-- STORED DATA follows --

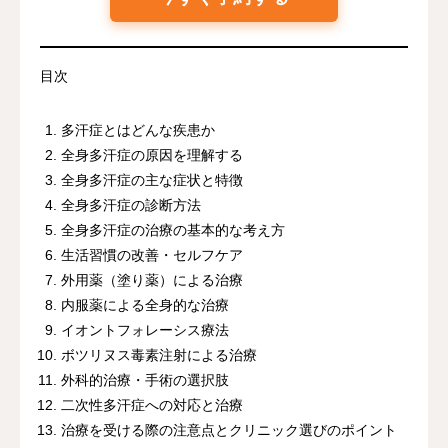
目次
多汗症とはどんな疾患か
全身多汗症の原因を理解する
全身多汗症の主な症状と特徴
全身多汗症の診断方法
全身多汗症の治療の基本的な考え方
生活習慣の改善・セルフケア
外用薬（塗り薬）による治療
内服薬による全身的な治療
イオントフォレーシス療法
ボツリヌス毒素注射による治療
外科的治療・手術の選択肢
二次性多汗症への対応と治療
治療を受ける際の注意点とクリニック選びのポイント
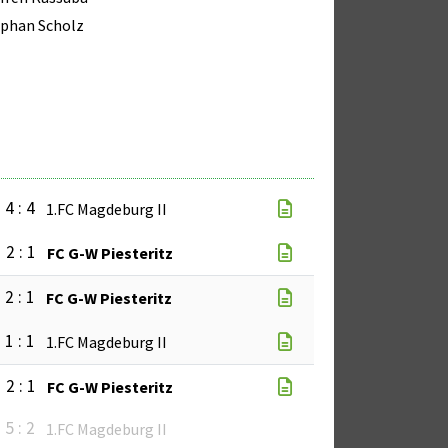
phan Scholz
4 : 4
1.FC Magdeburg II
2 : 1
FC G-W Piesteritz
2 : 1
FC G-W Piesteritz
1 : 1
1.FC Magdeburg II
2 : 1
FC G-W Piesteritz
5 : 2
1.FC Magdeburg II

-- STORED DATA concluded --

- ASSIGNMENT -
With the pictures removed, return the data above word for word.

- WRITTEN ANSWER -
目次
多汗症とはどんな疾患か
全身多汗症の原因を理解する
全身多汗症の主な症状と特徴
全身多汗症の診断方法
全身多汗症の治療の基本的な考え方
生活習慣の改善・セルフケア
外用薬（塗り薬）による治療
内服薬による全身的な治療
イオントフォレーシス療法
ボツリヌス毒素注射による治療
外科的治療・手術の選択肢
二次性多汗症への対応と治療
治療を受ける際の注意点とクリニック選びのポイント
phan Scholz
4 : 4
1.FC Magdeburg II
2 : 1
FC G-W Piesteritz
2 : 1
FC G-W Piesteritz
1 : 1
1.FC Magdeburg II
2 : 1
FC G-W Piesteritz
5 : 2
1.FC Magdeburg II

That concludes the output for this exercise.